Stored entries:
__________

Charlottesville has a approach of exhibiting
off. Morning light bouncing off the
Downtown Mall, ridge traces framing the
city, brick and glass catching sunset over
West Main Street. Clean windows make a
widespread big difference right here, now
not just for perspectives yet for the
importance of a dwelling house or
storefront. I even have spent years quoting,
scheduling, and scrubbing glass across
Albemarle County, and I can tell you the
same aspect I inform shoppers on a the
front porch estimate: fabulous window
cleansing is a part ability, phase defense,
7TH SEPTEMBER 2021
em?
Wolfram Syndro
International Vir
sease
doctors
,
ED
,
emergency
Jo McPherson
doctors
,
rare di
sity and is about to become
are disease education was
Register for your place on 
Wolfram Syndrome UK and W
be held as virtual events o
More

__________

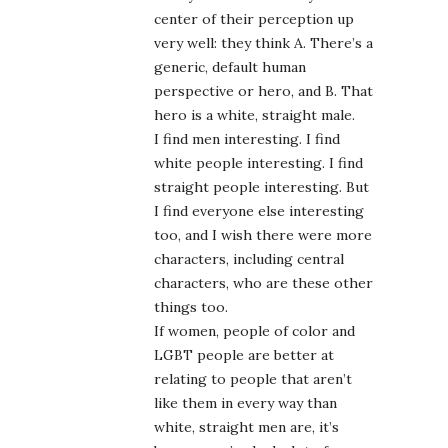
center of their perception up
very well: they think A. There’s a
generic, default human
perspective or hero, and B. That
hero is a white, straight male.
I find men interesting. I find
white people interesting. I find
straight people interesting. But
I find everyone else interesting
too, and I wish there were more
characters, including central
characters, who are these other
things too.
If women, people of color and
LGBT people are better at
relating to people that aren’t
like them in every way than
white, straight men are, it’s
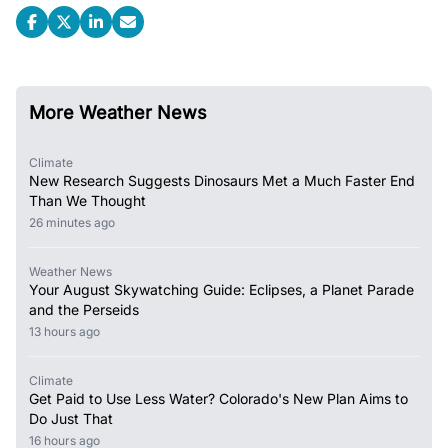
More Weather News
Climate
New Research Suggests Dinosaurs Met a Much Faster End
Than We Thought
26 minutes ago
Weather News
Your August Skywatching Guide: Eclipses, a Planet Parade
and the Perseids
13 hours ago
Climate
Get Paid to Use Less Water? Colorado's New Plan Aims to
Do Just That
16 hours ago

__________

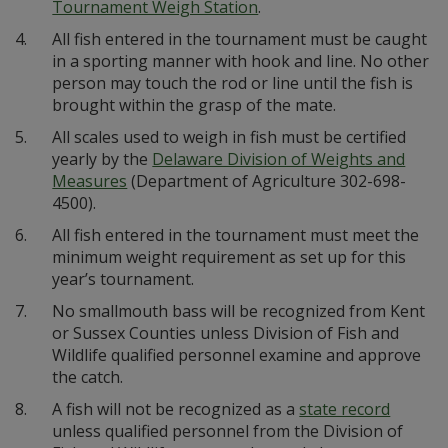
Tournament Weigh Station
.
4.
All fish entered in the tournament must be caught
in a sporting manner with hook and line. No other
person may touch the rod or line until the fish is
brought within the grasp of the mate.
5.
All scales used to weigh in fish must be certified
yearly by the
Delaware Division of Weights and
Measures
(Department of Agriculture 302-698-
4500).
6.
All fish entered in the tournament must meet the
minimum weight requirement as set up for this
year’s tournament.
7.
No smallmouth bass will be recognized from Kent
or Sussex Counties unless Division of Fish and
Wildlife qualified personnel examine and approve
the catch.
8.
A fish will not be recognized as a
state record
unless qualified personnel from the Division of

__________

§ WHAT IS EXPECTED:
Collect the lines of the records that include the string "qualified".

§ RESULT OF THE EXERCISE:
Wildlife qualified personnel examine and approve
unless qualified personnel from the Division of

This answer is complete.